LA VISTA, Neb. (KMTV) — It has been more than ten months since La Vista boy Ryan Larsen went missing from La Vista West Elementary School. He was 11 years old.
In November, La Vista Police Chief Bob Lausten said he really wanted to see the school district install security cameras at its 16 elementary schools.
The district wanted to do the same, and after getting the funds and a proposal in order, Papillion La Vista Community Schools is now ready to get the ball rolling. As the board passed the proposal unanimously at its monthly board meeting.
The project will cost just over $610,000, with $500,000 coming from Elementary and Secondary School Emergency Relief (ESSER) funds. These funds are federal funds that were given out for COVID relief.
The board says this is an important step in safety and security. The district already has a security system installed at its high schools and middle schools.
Lausten says the police department is all for the new security systems, and they could have played a significant role when Ryan Larsen went missing and could play a crucial role in any similar cases moving forward.
“The early stages of someone who goes missing, the first hour is critical,” Lausten said. “If you can get an idea of even which direction they headed when they left with video footage obviously that gives you a step forward.”
Lausten believes the community needs to continue to stay up with technology and the tools it provides us with.
“As we advance with technology, I think we need to stay on top of it. We shouldn’t be reactive,” Lausten said. “I think whether it’s a school district or city government we should be proactive about what we’re doing.”
The installation of the security cameras and system will take place as soon as materials begin coming in, with most of the work taking place in the summer.

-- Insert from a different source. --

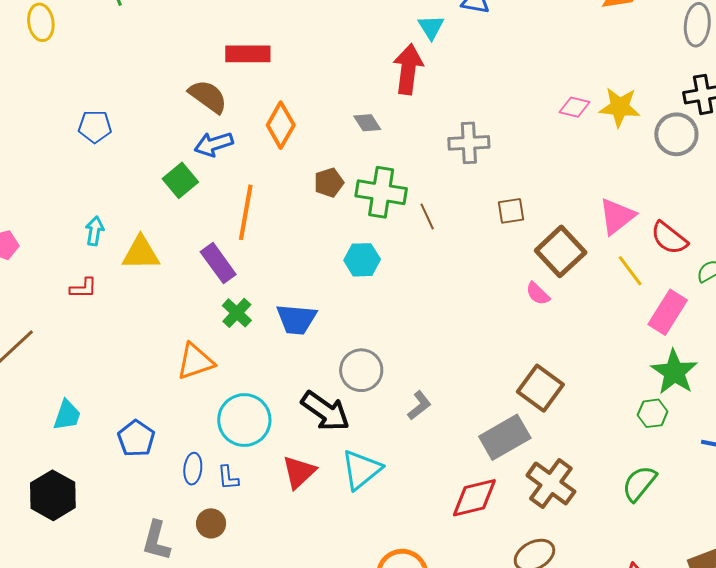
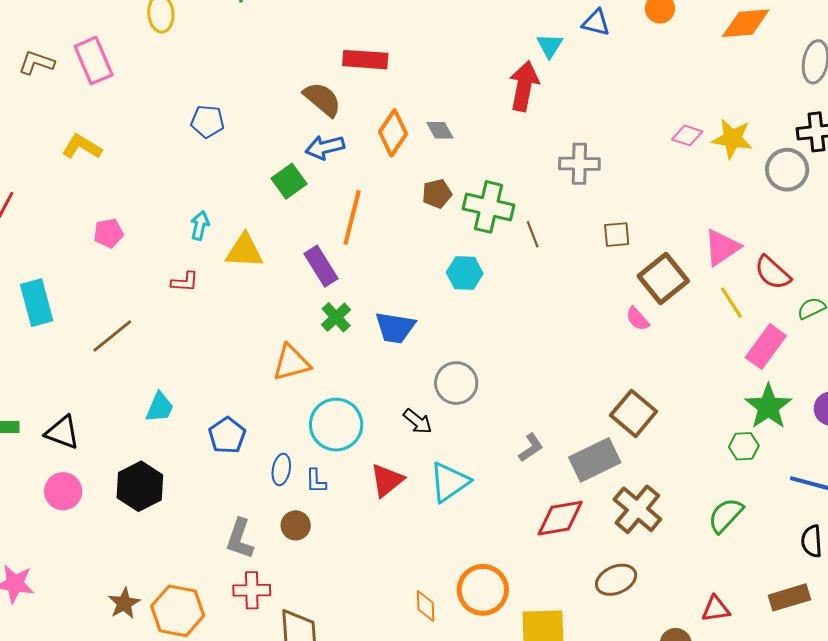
gray diamond: (367, 123) -> (440, 130), moved
gray L-shape: (419, 406) -> (531, 448), moved
black arrow: (325, 411) -> (418, 421), size x0.6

The board says the cameras won’t just make it easier to monitor who enters and leaves the building but can be used to limit bullying and violence to keep students and staff safe when at school.
Along with stopping vandalism, other forms of criminal behavior, and preparing the schools in real-time emergency situations.
It can also be used for contact tracing. Which is how it was able to use the ESSER funds to pay for the new system.